§ REQUIREMENT
Set down exactly the entries below, beginning at their first line and ending at the line with "Yeni Makale ekle".

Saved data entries
---

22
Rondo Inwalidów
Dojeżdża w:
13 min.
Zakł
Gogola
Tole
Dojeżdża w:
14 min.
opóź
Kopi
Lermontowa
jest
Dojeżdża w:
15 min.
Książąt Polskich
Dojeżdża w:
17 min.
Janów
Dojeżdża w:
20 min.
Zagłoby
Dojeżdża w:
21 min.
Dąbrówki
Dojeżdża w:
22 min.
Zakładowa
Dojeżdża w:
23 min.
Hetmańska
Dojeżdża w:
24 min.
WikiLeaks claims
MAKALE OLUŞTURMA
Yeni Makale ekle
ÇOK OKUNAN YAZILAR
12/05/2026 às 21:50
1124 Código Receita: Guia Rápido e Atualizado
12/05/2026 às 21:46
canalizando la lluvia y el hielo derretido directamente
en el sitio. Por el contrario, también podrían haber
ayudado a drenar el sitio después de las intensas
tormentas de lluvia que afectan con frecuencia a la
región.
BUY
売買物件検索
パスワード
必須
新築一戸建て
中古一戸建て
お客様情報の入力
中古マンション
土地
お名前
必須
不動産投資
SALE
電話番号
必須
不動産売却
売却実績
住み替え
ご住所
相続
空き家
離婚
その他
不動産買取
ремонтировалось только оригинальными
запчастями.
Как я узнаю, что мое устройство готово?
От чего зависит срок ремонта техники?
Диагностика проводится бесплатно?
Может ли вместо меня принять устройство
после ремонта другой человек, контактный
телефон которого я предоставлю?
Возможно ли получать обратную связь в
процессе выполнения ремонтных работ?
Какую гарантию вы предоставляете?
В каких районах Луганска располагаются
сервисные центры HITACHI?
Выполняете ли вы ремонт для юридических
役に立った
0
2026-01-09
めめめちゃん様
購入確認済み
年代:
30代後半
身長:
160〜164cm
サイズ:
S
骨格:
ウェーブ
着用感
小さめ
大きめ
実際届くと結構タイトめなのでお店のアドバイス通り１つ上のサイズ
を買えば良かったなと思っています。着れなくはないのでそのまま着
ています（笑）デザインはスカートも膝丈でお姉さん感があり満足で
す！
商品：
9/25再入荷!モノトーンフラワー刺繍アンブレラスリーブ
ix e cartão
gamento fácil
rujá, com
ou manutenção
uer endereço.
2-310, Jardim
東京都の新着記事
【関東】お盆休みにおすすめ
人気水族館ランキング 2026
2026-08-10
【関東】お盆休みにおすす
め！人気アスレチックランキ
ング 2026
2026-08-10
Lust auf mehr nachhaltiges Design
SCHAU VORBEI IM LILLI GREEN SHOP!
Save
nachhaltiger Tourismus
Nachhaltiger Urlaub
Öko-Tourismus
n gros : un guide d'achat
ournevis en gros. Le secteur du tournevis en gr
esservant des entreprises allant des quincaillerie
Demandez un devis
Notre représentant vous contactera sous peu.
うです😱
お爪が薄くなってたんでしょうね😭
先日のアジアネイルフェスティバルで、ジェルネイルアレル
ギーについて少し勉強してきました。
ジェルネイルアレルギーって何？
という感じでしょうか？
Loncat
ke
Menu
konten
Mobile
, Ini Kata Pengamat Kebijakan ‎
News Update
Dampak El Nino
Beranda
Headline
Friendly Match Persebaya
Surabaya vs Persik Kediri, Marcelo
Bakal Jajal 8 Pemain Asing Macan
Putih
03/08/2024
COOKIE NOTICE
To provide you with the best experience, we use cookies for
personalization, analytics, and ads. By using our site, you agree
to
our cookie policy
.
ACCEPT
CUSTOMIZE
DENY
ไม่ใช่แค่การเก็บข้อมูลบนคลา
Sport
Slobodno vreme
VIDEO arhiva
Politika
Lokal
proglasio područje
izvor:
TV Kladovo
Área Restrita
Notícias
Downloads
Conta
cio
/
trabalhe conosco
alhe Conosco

---

§ RESULT OF THIS EXERCISE
22
Rondo Inwalidów
Dojeżdża w:
13 min.
Zakł
Gogola
Tole
Dojeżdża w:
14 min.
opóź
Kopi
Lermontowa
jest
Dojeżdża w:
15 min.
Książąt Polskich
Dojeżdża w:
17 min.
Janów
Dojeżdża w:
20 min.
Zagłoby
Dojeżdża w:
21 min.
Dąbrówki
Dojeżdża w:
22 min.
Zakładowa
Dojeżdża w:
23 min.
Hetmańska
Dojeżdża w:
24 min.
WikiLeaks claims
MAKALE OLUŞTURMA
Yeni Makale ekle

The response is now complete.